Darf Österreich „abtrünnige“Ärzte bestrafen?
Analyse. Die ÖVP will, dass Medizinabsolventen eine Zeit lang im Inland arbeiten. Sonst sollen sie einen Teil der Studienkosten zurückzahlen. Aber ist das rechtlich möglich? Das hängt von der Interpretation eines Südtiroler Falls ab.
Es ist ein Dilemma: Einerseits haben EU-Bürger das Recht, überall in der Union zu studieren. Andererseits führt dies dazu, dass Österreich sich sorgt, nicht mehr genug Ärzte zu haben. Denn die heimischen Unis sind insbesondere bei deutschen Numerus-claususFlüchtlingen begehrt. Diese gehen mit dem Doktortitel in der Tasche aber gerne wieder nach Hause. Kann man also abtrünnige Mediziner sanktionieren, wie es die ÖVP nun in ihrem Wahlprogramm vorschlägt?
Sie will, dass Mediziner einen Teil der Studienkosten zurückzahlen müssen, wenn sie nicht eine gewisse Zeit in Österreich als Arzt arbeiten. Diese Verpflichtung könnte aber mit dem Europarecht kollidieren, weil Bürgern damit Steine in ihrem Recht auf Freizügigkeit in den Weg gelegt werden. Andererseits könnte eine vor knapp zwei Jahren ergangene Gerichtsentscheidung den Weg für Sanktionen frei machen. Dabei war es in dem Fall umgekehrt: Es ging um eine Ärztin, die lieber in Österreich bleiben wollte und dafür bestraft wurde.
Die Frau, eine Südtirolerin, hatte ein Stipendium ihrer Heimatprovinz bekommen. Bedingung dafür war, dass sie nach der an der Uni Innsbruck absolvierten Facharztausbildung wieder zurückkommt. Sie unterzeichnete eine Verpflichtungserklärung, laut der sie danach mindestens fünf Jahre in Südtirol arbeiten werde.
Sie blieb aber in Österreich. Der Fall kam vor den Europäischen Gerichtshof (EuGH). Südtirol argumentierte damit, dass solche Maßnahmen nötig seien, um eine gute medizinische Versorgung im Land zu gewährleisten. Und tatsächlich entschied der EuGH, dass die Frau, wie mit Südtirol einst vereinbart, 70 Prozent des Stipendiums zurückzahlen muss. Nur ging es dabei um Beihilfen und um eine Fachausbildung. Der ÖVP-Plan sieht aber vor, dass auswanderungswillige Studenten einen Teil der Studienkosten zurückzahlen müssen, auch wenn sie vom Staat kein Stipendium bekommen haben.

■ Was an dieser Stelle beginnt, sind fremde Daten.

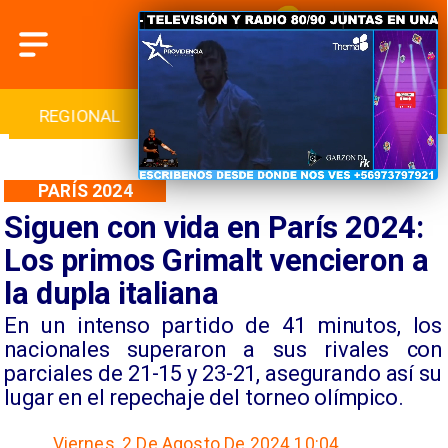
REGIONAL
INTERNACIONAL
DEPORTES
PARÍS 2024
Siguen con vida en París 2024:
Los primos Grimalt vencieron a
la dupla italiana
​En un intenso partido de 41 minutos, los
nacionales superaron a sus rivales con
parciales de 21-15 y 23-21, asegurando así su
lugar en el repechaje del torneo olímpico.
Viernes, 2 De Agosto De 2024 10:04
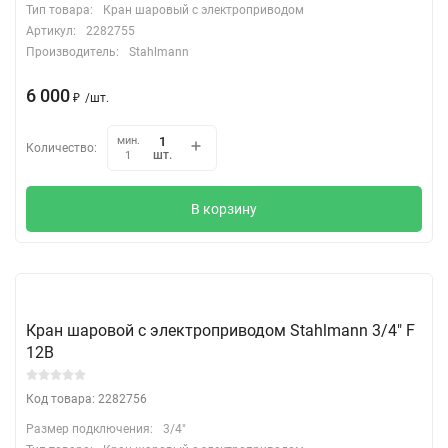
Тип товара:
Кран шаровый с электроприводом
Артикул:
2282755
Производитель:
Stahlmann
6 000
₽
/
шт.
мин.
Количество:
шт.
1
В корзину
Кран шаровой с электроприводом Stahlmann 3/4" F
12В
Код товара: 2282756
Размер подключения:
3/4"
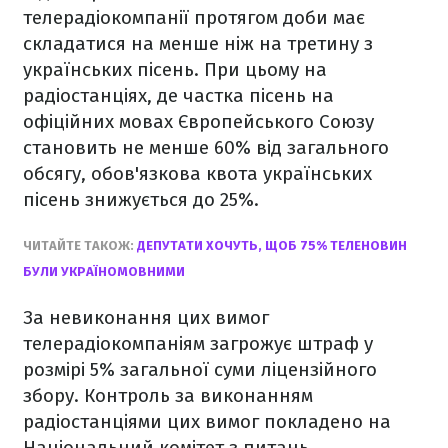
телерадіокомпанії протягом доби має
складатися на менше ніж на третину з
українських пісень. При цьому на
радіостанціях, де частка пісень на
офіційних мовах Європейського Союзу
становить не менше 60% від загального
обсягу, обов'язкова квота українських
пісень знижується до 25%.
ЧИТАЙТЕ ТАКОЖ:
ДЕПУТАТИ ХОЧУТЬ, ЩОБ 75% ТЕЛЕНОВИН
БУЛИ УКРАЇНОМОВНИМИ
За невиконання цих вимог
телерадіокомпаніям загрожує штраф у
розмірі 5% загальної суми ліцензійного
збору. Контроль за виконанням
радіостанціями цих вимог покладено на
Національний комітет з питань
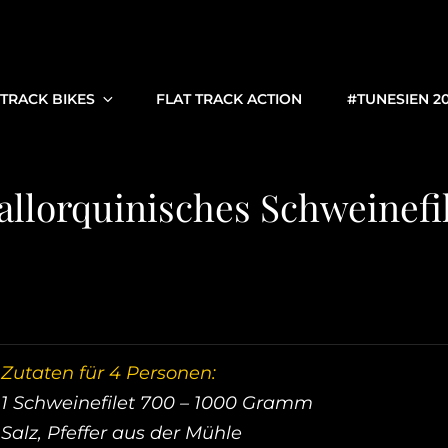
 TRACK BIKES
FLAT TRACK ACTION
#TUNESIEN 2
llorquinisches Schweinefi
Zutaten für 4 Personen:
1 Schweinefilet 700 – 1000 Gramm
Salz, Pfeffer aus der Mühle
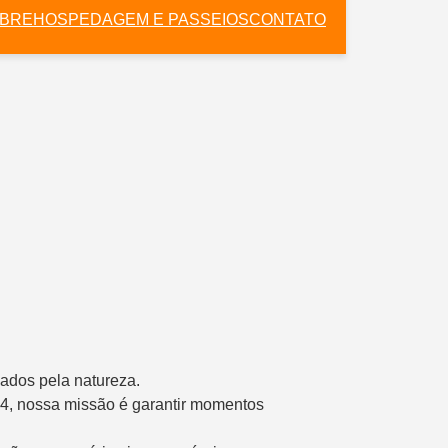
BRE
HOSPEDAGEM E PASSEIOS
CONTATO
ados pela natureza.
×4, nossa missão é garantir momentos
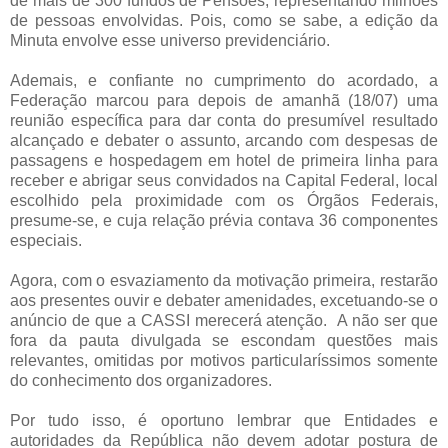
de mais de 300 fundos de Pensões, representando milhões
de pessoas envolvidas. Pois, como se sabe, a edição da
Minuta envolve esse universo previdenciário.
Ademais, e confiante no cumprimento do acordado, a
Federação marcou para depois de amanhã (18/07) uma
reunião específica para dar conta do presumível resultado
alcançado e debater o assunto, arcando com despesas de
passagens e hospedagem em hotel de primeira linha para
receber e abrigar seus convidados na Capital Federal, local
escolhido pela proximidade com os Órgãos Federais,
presume-se, e cuja relação prévia contava 36 componentes
especiais.
Agora, com o esvaziamento da motivação primeira, restarão
aos presentes ouvir e debater amenidades, excetuando-se o
anúncio de que a CASSI merecerá atenção. A não ser que
fora da pauta divulgada se escondam questões mais
relevantes, omitidas por motivos particularíssimos somente
do conhecimento dos organizadores.
Por tudo isso, é oportuno lembrar que Entidades e
autoridades da República não devem adotar postura de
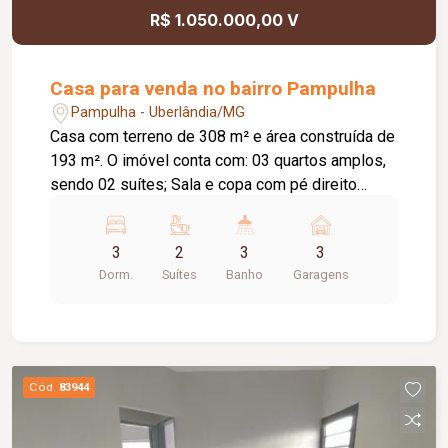
R$ 1.050.000,00 V
Casa para venda no bairro Pampulha
Pampulha - Uberlândia/MG
Casa com terreno de 308 m² e área construída de
193 m². O imóvel conta com: 03 quartos amplos,
sendo 02 suítes; Sala e copa com pé direito
duplo; Cozinha individualizada integrada à área
gourmet; Piscina de 05 metros; Área gourmet
3
2
3
3
completa; Escritório; Banheiro completo na área
Dorm.
Suítes
Banho
Garagens
de lazer; Cômodo de despejo; Garagem para 03
veículos; Diferenciais: Iluminação em LED; Teto
rebaixado em gesso; Esquadrias em alumínio
preto; Portas em madeira; Automação no portão;
Paisagismo completo; Marcenaria completa em
Cód.
83944
toda a casa;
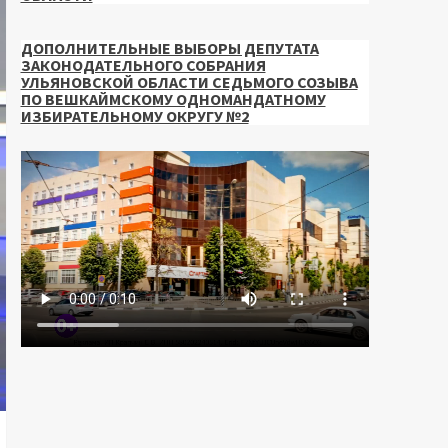
ДОПОЛНИТЕЛЬНЫЕ ВЫБОРЫ ДЕПУТАТА
ЗАКОНОДАТЕЛЬНОГО СОБРАНИЯ
УЛЬЯНОВСКОЙ ОБЛАСТИ СЕДЬМОГО СОЗЫВА
ПО ВЕШКАЙМСКОМУ ОДНОМАНДАТНОМУ
ИЗБИРАТЕЛЬНОМУ ОКРУГУ №2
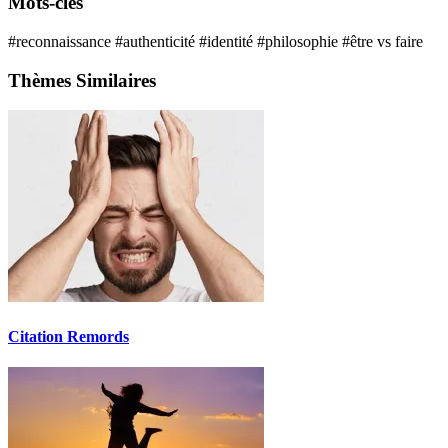
Mots-clés
#reconnaissance
#authenticité
#identité
#philosophie
#être vs faire
Thèmes Similaires
Citation Remords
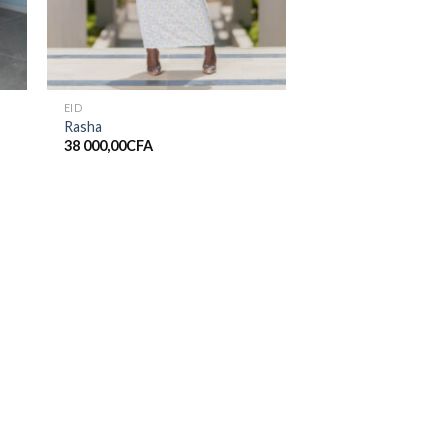
EID
Rasha
38 000,00
CFA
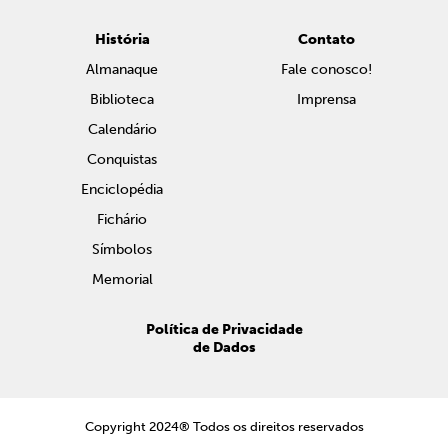
História
Contato
Almanaque
Fale conosco!
Biblioteca
Imprensa
Calendário
Conquistas
Enciclopédia
Fichário
Símbolos
Memorial
Política de Privacidade
de Dados
Copyright 2024® Todos os direitos reservados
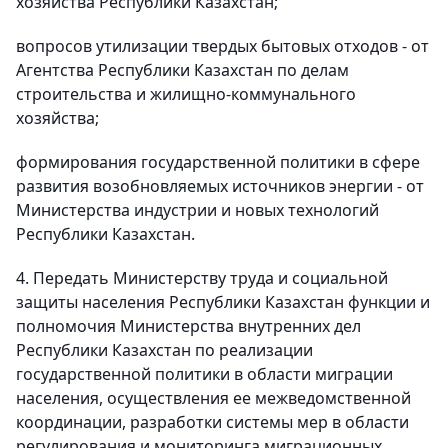
хозяйства Республики Казахстан;
вопросов утилизации твердых бытовых отходов - от
Агентства Республики Казахстан по делам
строительства и жилищно-коммунального
хозяйства;
формирования государственной политики в сфере
развития возобновляемых источников энергии - от
Министерства индустрии и новых технологий
Республики Казахстан.
4. Передать Министерству труда и социальной
защиты населения Республики Казахстан функции и
полномочия Министерства внутренних дел
Республики Казахстан по реализации
государственной политики в области миграции
населения, осуществления ее межведомственной
координации, разработки системы мер в области
регулирования и мониторинга миграционных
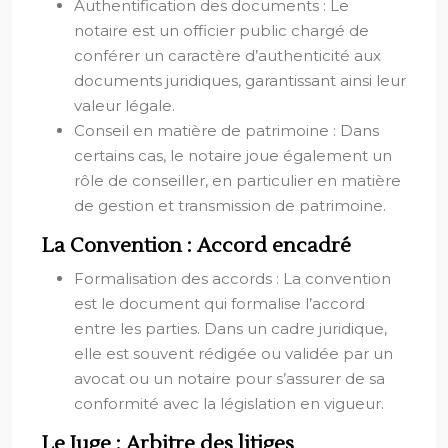
Authentification des documents : Le
notaire est un officier public chargé de
conférer un caractère d’authenticité aux
documents juridiques, garantissant ainsi leur
valeur légale.
Conseil en matière de patrimoine : Dans
certains cas, le notaire joue également un
rôle de conseiller, en particulier en matière
de gestion et transmission de patrimoine.
La Convention : Accord encadré
Formalisation des accords : La convention
est le document qui formalise l’accord
entre les parties. Dans un cadre juridique,
elle est souvent rédigée ou validée par un
avocat ou un notaire pour s’assurer de sa
conformité avec la législation en vigueur.
Le Juge : Arbitre des litiges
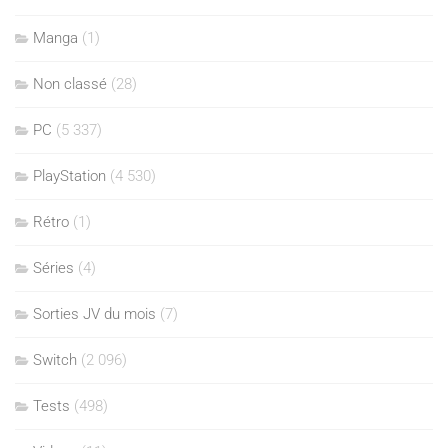
Manga
(1)
Non classé
(28)
PC
(5 337)
PlayStation
(4 530)
Rétro
(1)
Séries
(4)
Sorties JV du mois
(7)
Switch
(2 096)
Tests
(498)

Und das wäre europarechtlich bedenklich meint Jus-Professor Peter Hilpold von der Uni Innsbruck. Eine solche Maßnahme würde „die bisherige EuGH-Rechtsprechung konterkarieren“, sagt er zur „Presse“Den Richtern in Luxemburg sei nämlich wichtig, dass die Bürger ihren Studienplatz innerhalb der Union frei wählen könnten.
Anders sieht die Sache Walter Obwexer, ebenfalls Europarechtsprofessor in Innsbruck. Er leitet aus dem EuGH-Urteil ab, dass Österreich sehr wohl von Studenten einen Teilersatz verlangen darf, wenn diese nicht eine bestimmte Zeit im Inland arbeiten wollen. Europarechtlich wichtig sei es aber, dass die Sanktion alle treffe – also auch Österreicher, die ins Ausland gehen. Und der geforderte Betrag müsse verhältnißmäßig sein.
Bereits jetzt beschränkt Österreich die Zahl ausländischer Studenten durch ein Quotensystem. 75 Prozent der Medizinstudienplätze sind für Personen reserviert, die in Österreich maturiert haben. Umgekehrt gab in einer Umfrage im Jahr 2016 aber ein Drittel der befragten Medizinstudenten an, im Ausland arbeiten zu wollen.